Der Bericht „Klimawandel, Auswirkungen und Gefährdung in Europa 2012“ zeigt zudem, dass in Europa die Durchschnittstemperaturen angestiegen sind und die Niederschläge in den südlichen Regionen zurückgehen, während sie im nördlichen Europa zunehmen. Die Eisdecke auf Grönland, das Meereis in der Arktis und zahlreiche Gletscher in Europa schmelzen, Schneedecken schwinden und viele ehemalige Dauerfrostböden tauen zeitweise auf. 

Extreme Wetterereignisse wie Hitzewellen Fluten und Dürre führten in Europa während der vergangenen Jahre zu Schäden in steigender Höhe. Obwohl zusätzliche Nachweise erforderlich sind, um den Beitrag des Klimawandels im Rahmen dieses Trends zu verstehen, ist die zunehmende menschliche Aktivität in den gefährdeten Gebieten ein Schlüsselfaktor. Es wird erwartet, dass der künftige Klimawandel diese Gefährdung verstärkt, da davon ausgegangen wird, dass extreme Wetterereignisse intensiver und häufiger auftreten. Wenn sich die europäischen Nationen nicht anpassen, werden die durch die Schäden verursachten Kosten laut dem Bericht weiter steigen. 

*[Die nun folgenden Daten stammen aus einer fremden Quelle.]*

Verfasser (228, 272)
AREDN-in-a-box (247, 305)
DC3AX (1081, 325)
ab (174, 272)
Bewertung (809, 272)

Bestimmte Regionen sind weniger in der Lage, sich an den Klimawandel anzupassen, als andere, was dem Bericht zufolge teilweise auf die wirtschaftlichen Unterschiede in Europa zurückzuführen ist. Die Auswirkungen des Klimawandels könnten diese Ungleichheiten verschärfen.

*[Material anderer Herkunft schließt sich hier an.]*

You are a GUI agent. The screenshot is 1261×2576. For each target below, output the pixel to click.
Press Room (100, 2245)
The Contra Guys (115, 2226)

Jacqueline McGlade, die Direktorin der Europäische Umweltagentur (EEA), sagte in diesem Zusammenhang: „Der Klimawandel ist weltweit eine Realität, und das Ausmaß und die Geschwindigkeit dieses Wandels zeichnen sich immer deutlicher ab. Dies bedeutet, dass alle Bereiche der Wirtschaft und auch die Haushalte sich anpassen und die Emissionen reduziert werden müssen.“

Der Bericht soll das volle Ausmaß der Auswirkungen des Klimawandels in Europa aufzeigen. Er bildet zudem eine Grundlage für die Anpassungsstrategie der Europäischen Kommission, die im März 2013 zur Veröffentlichung vorgesehen ist. Darüber hinaus wird die EEA die Strategie mit einer Bewertung einer Auswahl von Anpassungsmaßnahmen in Europa unterstützen, die Anfang 2013 veröffentlicht werden soll.